_Your assignment_: What follows is a set of entries. Give them again exactly, without the pictures.

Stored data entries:
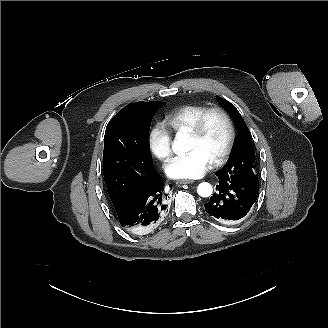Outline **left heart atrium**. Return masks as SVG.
Returning <instances> with one entry per match:
<instances>
[{
  "label": "left heart atrium",
  "instance_id": "obj_1",
  "mask_svg": "<svg viewBox=\"0 0 328 328\" xmlns=\"http://www.w3.org/2000/svg\"><path fill=\"white\" fill-rule=\"evenodd\" d=\"M211 159L200 150L177 155L164 164L166 174L176 179H198L212 167Z\"/></svg>",
  "mask_w": 328,
  "mask_h": 328
}]
</instances>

_Completed task_:
Outline **left heart atrium**. Return masks as SVG.
Returning <instances> with one entry per match:
<instances>
[{
  "label": "left heart atrium",
  "instance_id": "obj_1",
  "mask_svg": "<svg viewBox=\"0 0 328 328\" xmlns=\"http://www.w3.org/2000/svg\"><path fill=\"white\" fill-rule=\"evenodd\" d=\"M211 159L200 150L177 155L164 164L166 174L176 179H198L212 167Z\"/></svg>",
  "mask_w": 328,
  "mask_h": 328
}]
</instances>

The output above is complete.